* **PROBLEM**
Exactly the lines from the one containing "Πώς μεταδίδεται, ποια είναι τα" through the one containing "22. JUNI 2022" in the listing below are to be copied, with the pictures left out.
□ □ □
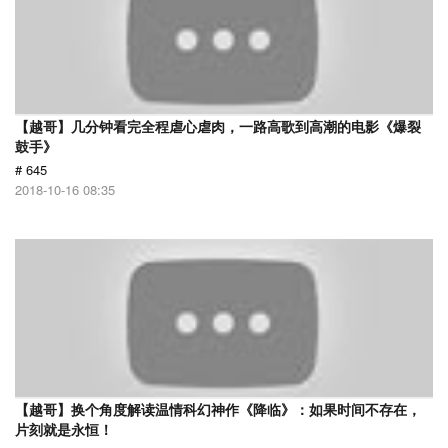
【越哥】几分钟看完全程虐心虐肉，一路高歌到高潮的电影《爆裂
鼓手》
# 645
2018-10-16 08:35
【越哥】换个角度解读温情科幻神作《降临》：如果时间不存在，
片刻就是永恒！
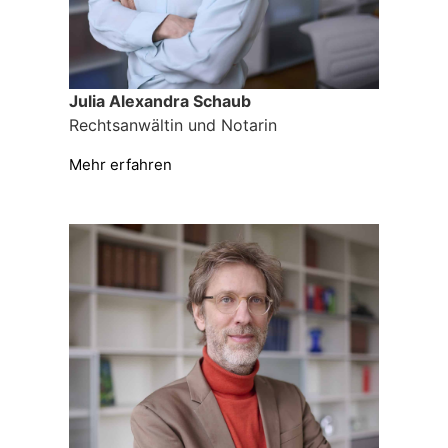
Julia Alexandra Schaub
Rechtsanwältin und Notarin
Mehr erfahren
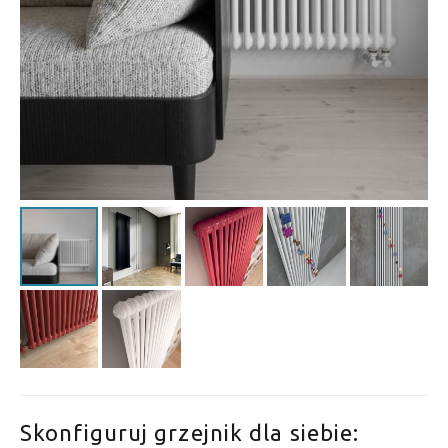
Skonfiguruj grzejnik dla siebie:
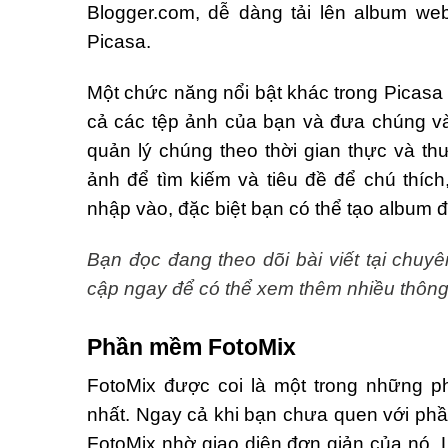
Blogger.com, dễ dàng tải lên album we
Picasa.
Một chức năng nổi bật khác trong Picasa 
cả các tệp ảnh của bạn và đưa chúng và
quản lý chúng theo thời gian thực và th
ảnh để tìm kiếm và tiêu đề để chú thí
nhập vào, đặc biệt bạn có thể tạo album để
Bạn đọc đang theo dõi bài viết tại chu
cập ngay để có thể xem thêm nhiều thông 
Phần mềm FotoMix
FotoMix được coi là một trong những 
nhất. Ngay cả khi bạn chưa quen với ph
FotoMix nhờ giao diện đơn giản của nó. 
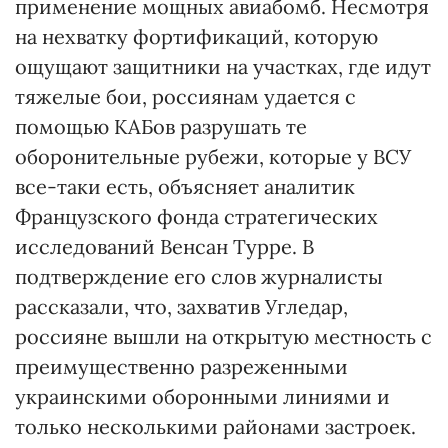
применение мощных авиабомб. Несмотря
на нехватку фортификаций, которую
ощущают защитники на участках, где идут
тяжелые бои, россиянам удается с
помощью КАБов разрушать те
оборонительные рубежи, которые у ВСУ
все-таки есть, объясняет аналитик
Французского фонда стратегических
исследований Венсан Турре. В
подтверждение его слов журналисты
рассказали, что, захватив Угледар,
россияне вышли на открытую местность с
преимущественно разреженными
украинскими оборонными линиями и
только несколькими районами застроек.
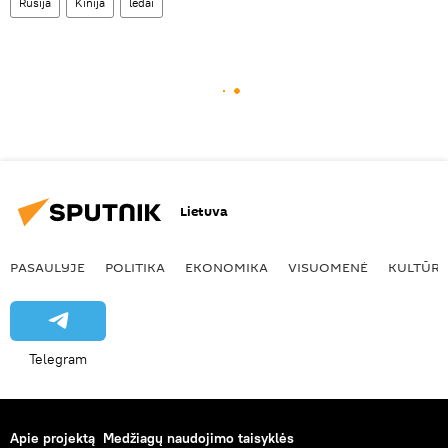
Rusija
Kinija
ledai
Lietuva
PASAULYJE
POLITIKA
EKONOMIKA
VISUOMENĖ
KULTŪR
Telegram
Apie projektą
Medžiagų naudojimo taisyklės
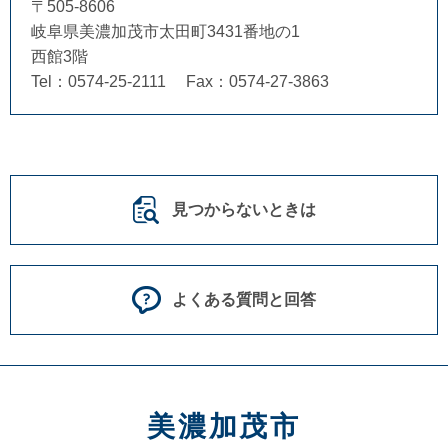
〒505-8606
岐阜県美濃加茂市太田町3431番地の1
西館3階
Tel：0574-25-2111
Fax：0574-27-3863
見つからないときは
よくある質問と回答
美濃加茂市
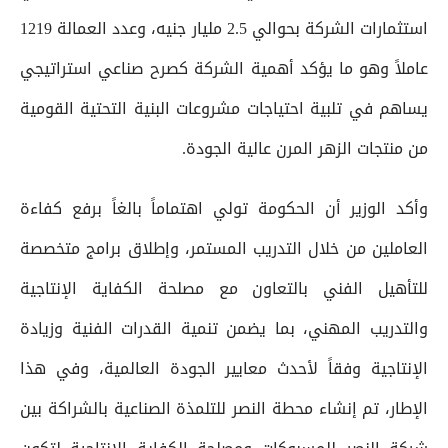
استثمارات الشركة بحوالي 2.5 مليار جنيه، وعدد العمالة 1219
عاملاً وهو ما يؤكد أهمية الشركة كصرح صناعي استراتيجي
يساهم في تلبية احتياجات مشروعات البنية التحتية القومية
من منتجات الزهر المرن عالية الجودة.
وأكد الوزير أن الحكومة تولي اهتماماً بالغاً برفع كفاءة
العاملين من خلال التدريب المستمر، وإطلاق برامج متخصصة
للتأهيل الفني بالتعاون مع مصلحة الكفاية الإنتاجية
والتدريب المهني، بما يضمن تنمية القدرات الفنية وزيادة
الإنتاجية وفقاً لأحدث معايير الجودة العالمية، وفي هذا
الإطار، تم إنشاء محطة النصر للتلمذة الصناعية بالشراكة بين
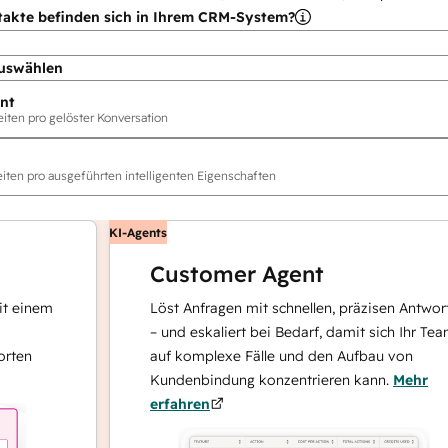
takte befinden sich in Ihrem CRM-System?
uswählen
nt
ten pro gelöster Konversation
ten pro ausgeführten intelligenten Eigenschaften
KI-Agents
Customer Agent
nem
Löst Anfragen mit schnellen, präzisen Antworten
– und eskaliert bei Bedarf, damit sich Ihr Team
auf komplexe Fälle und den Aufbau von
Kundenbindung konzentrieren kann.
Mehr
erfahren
□ □ □
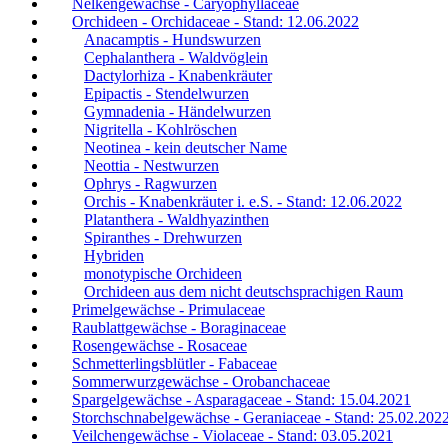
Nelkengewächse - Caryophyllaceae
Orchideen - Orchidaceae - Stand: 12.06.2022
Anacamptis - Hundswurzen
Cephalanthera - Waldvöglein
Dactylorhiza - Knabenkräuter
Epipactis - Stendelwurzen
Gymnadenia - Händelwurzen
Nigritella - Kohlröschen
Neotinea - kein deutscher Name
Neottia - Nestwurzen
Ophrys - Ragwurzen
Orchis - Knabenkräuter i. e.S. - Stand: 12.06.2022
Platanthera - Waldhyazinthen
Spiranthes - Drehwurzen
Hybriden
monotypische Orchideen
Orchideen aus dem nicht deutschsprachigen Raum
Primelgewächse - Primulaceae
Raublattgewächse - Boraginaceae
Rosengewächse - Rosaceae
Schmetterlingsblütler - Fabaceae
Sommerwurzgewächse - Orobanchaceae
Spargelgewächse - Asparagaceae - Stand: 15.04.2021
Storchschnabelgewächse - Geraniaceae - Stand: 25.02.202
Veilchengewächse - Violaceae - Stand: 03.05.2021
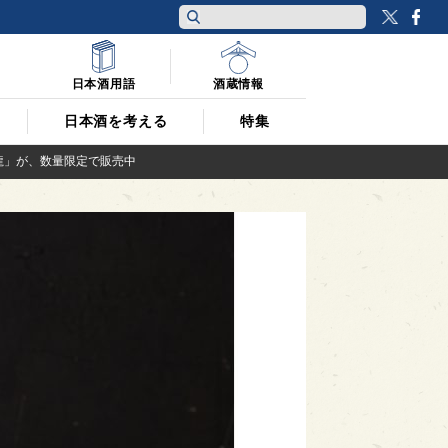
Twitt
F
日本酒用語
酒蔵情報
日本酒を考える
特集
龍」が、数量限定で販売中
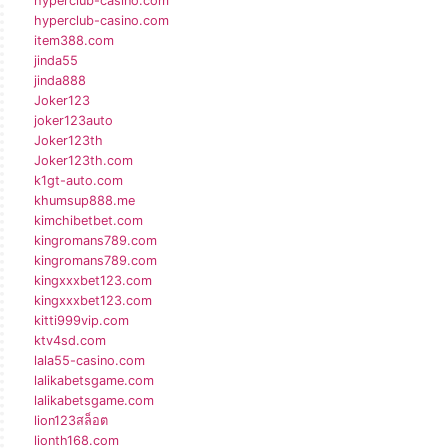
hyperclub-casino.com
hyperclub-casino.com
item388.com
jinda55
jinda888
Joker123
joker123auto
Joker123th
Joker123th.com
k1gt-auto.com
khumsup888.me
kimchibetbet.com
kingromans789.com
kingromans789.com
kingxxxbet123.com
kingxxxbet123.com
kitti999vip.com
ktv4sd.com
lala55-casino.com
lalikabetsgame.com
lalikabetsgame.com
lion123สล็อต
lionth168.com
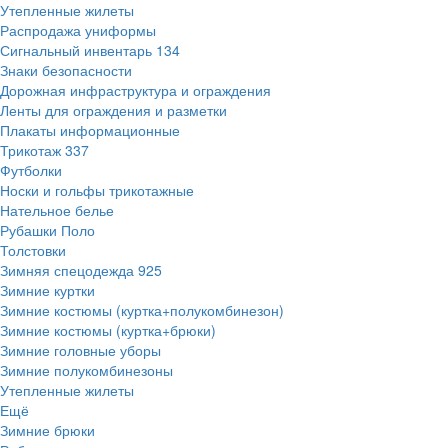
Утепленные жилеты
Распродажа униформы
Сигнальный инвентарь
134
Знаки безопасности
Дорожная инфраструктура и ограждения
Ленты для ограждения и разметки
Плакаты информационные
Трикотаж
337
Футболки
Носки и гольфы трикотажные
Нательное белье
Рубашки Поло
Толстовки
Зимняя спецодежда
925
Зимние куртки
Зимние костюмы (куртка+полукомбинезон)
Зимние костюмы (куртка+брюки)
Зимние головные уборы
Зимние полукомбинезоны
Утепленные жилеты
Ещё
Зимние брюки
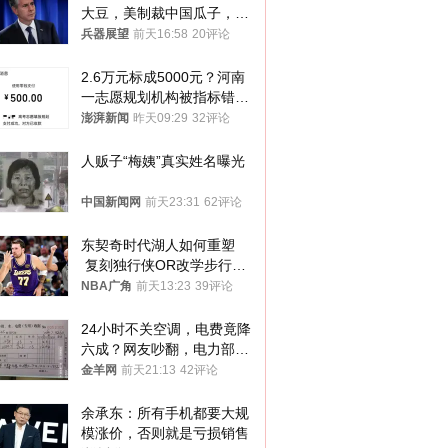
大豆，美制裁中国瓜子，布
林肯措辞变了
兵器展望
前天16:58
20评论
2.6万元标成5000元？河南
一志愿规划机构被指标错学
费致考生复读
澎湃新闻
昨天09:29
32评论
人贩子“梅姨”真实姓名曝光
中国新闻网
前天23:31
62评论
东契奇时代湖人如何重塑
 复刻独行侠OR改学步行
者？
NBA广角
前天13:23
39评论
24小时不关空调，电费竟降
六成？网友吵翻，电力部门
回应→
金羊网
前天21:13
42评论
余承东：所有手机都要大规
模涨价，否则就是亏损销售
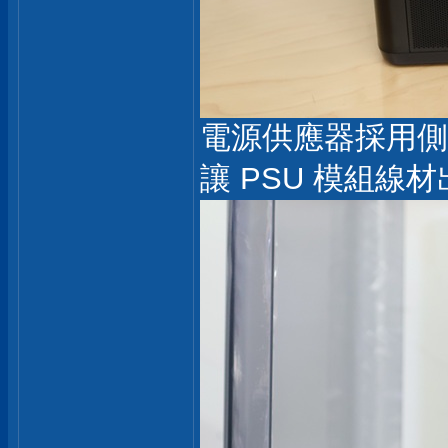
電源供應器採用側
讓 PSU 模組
□ □ □
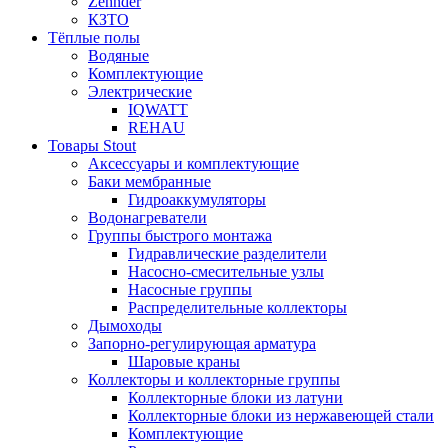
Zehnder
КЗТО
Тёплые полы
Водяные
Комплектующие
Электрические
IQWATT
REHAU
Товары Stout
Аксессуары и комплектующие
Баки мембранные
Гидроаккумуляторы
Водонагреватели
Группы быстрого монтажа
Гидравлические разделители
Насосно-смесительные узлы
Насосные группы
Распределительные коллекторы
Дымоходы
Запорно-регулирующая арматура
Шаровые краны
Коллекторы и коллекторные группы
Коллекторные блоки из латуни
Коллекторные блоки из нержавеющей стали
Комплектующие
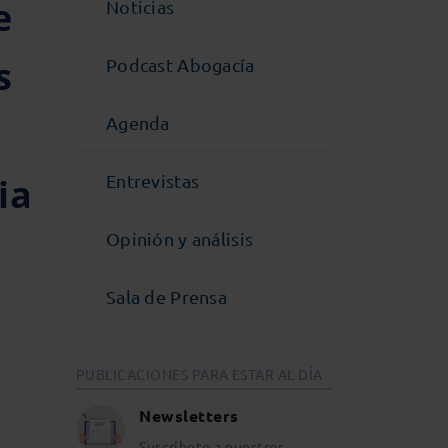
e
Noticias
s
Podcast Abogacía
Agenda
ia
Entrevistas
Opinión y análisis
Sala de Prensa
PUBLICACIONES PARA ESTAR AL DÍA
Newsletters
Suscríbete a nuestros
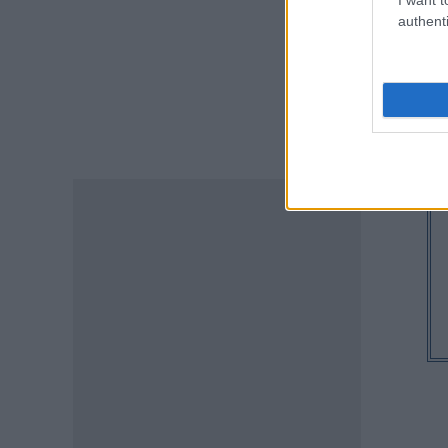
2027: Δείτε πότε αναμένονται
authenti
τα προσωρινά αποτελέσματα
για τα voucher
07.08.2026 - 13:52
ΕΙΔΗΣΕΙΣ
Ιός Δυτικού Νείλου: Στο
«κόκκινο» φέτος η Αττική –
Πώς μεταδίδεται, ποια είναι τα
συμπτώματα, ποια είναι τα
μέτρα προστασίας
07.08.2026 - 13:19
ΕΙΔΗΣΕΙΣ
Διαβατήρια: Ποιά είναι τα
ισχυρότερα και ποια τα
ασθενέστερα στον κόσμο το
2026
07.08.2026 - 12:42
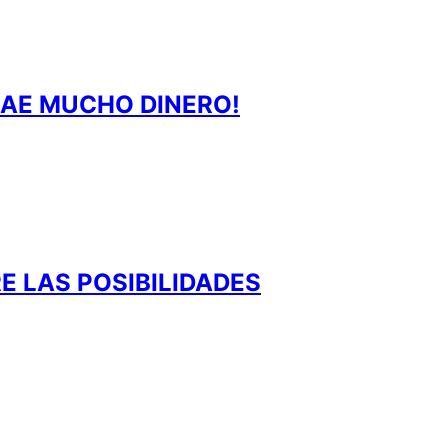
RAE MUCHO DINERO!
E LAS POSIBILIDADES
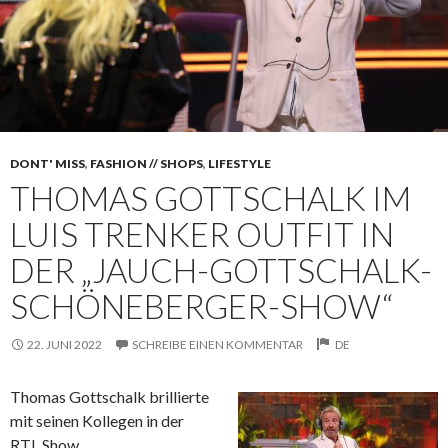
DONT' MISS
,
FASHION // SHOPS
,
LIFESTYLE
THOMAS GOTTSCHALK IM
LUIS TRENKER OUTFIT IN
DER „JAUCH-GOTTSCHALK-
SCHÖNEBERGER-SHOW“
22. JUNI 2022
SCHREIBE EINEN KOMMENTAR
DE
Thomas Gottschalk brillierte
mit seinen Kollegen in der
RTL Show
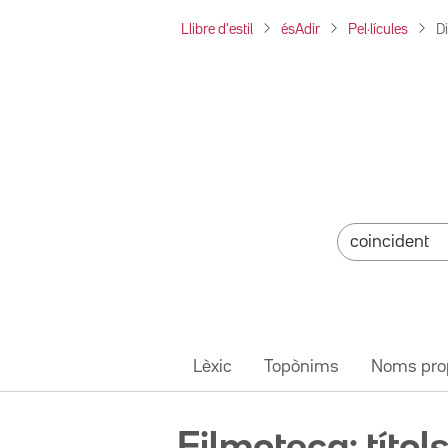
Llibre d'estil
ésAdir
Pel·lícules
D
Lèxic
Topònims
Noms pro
□ □ □
* **ANSWER SECTION**
Πώς μεταδίδεται, ποια είναι τα
συμπτώματα, ποια είναι τα
μέτρα προστασίας
07.08.2026 - 13:19
ΕΙΔΗΣΕΙΣ
Διαβατήρια: Ποιά είναι τα
ισχυρότερα και ποια τα
ασθενέστερα στον κόσμο το
2026
07.08.2026 - 12:42
RAE MUCHO DINERO!
E LAS POSIBILIDADES
DONT' MISS
,
FASHION // SHOPS
,
LIFESTYLE
THOMAS GOTTSCHALK IM
LUIS TRENKER OUTFIT IN
DER „JAUCH-GOTTSCHALK-
SCHÖNEBERGER-SHOW“
22. JUNI 2022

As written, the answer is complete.